Much-hyped Common Bond hits the rocks


By Azael Masese

The Government will put brakes on expansion of Savings and Credit Co-operatives (Saccos) to ensure there is regulated growth and financial stability in the sub-sector.
Senior Deputy Commissioner in the State Department of Co-operatives Geoffrey Njang’ombe said loan repayment is posing a serious challenge hence the need to take the necessary steps.
“We are going to be very strict on the areas of operations and the common bond to ensure there is stability in the sector,” he said.
Societies that seek to open the common bond, he stated, have to be specific on the type of members they want to recruit as they open new branches in the country.
Njang’ombe, who is in charge of registration and regulation, said that though there is nothing wrong with expansion, the main problem comes on loan repayment.
“Opening the new bond is presenting a big challenge on loan repayment and there is a general feeling that this model is not the best for the sacco,” he noted.
“The Sacco Act is very clear as it does not allow any player to deal with non-members such as including people who are not teachers to become members,” he exclusively told Sacco Review.
Members, he argued, might take advantage of the loose connectivity with the sacco to evade paying the loans they owe the societies.
“If they were to have the same arrangement, then they may have to introduce stringent conditions especially when giving out loans.
The check off system largely employed in Saccos where teachers are the main members, is working effectively, he said, adding that without it societies will struggle to remain stable.
“They may require the loans to be secured other than the normal collaterals applied,” he added.
The bulk of Kenyan societies started off by having teachers as their core members.
With time however, they have rebranded and recruited from outside the catchment area including the business community.
Others derived their formation and eventually registration by virtue of their members being tea or coffee farmers and to some extent dairy farmers.
“With the need to grow, they have opened new branches countrywide as well as recruited members from the business community and other sectors,” he noted.
One qualifies to get a loan after the bank conducts due diligence on a member.
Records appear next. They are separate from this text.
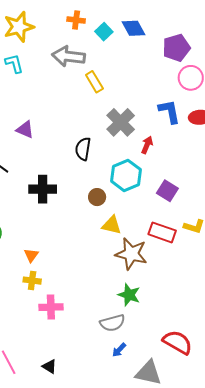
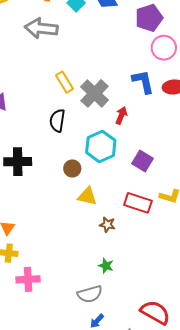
yellow rectangle: (94, 82) -> (65, 82), moved
brown star: (131, 254) -> (107, 225), size x0.5
green star: (129, 295) -> (106, 266), size x0.7

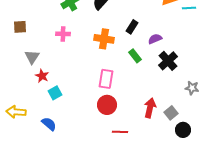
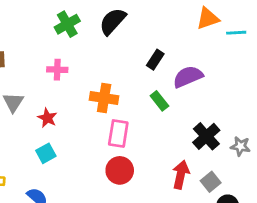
orange cross: (104, 39) -> (104, 98), moved
purple semicircle: (155, 39) -> (188, 77), size x1.5
black cross: (168, 61) -> (206, 136), moved
red star: (42, 76) -> (47, 118), moved

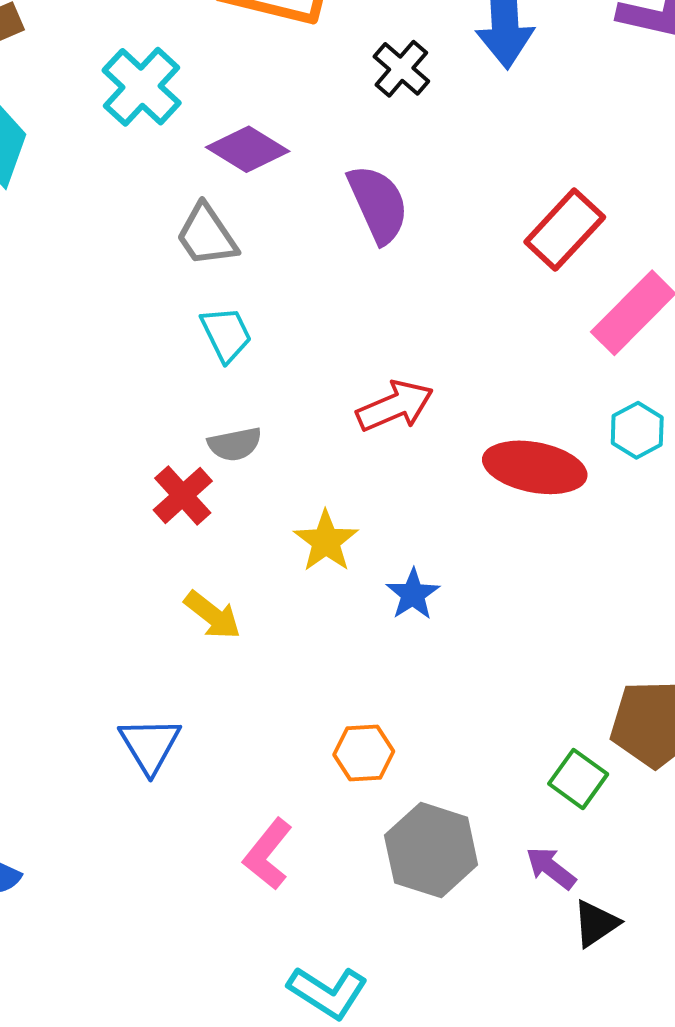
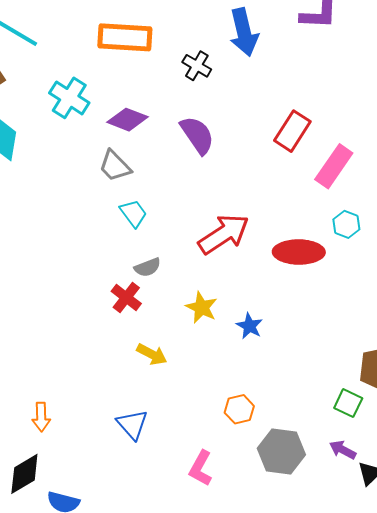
red arrow: (395, 406) -> (224, 234), size x1.4

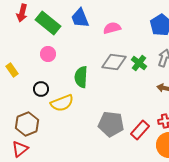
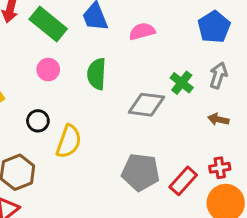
gray diamond: (114, 62) -> (146, 105), moved
green semicircle: (81, 77) -> (97, 74), moved
yellow semicircle: (62, 103) -> (69, 141), turned -50

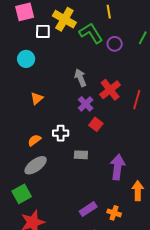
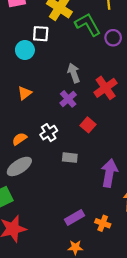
white square: (43, 31) -> (41, 34), moved
cyan circle: (26, 59) -> (25, 50), moved
purple cross: (86, 104) -> (68, 99), moved
white cross: (61, 133) -> (49, 133), turned -35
On the other hand, a sacco member who is eligible qualifies to get a loan three times of their savings.
Defaulting in loan repayment has emerged as a key challenge for a number of Saccos. To tame this menace, some have registered with the Credit Reference Bureau as others seek the services of auctioneers to recover the loan.
The Sacco Supervision Annual Report 2016 indicated an increase on the non-performing loans from Sh13.21b in 2015 to Sh15. 57b in 2016.
This contributed to the increase of the total loan portfolio at risk, measured as a ratio of the non-performing loans to gross loans at 5.23 per cent in 2016 compared to 5.12 registered in 2015.
The ratio is above the World Council of Credit Unions (WOCCU) recommended maximum of 5 per cent and far much higher than the Sacco Societies Regulatory Authority’s recommended maximum of 3.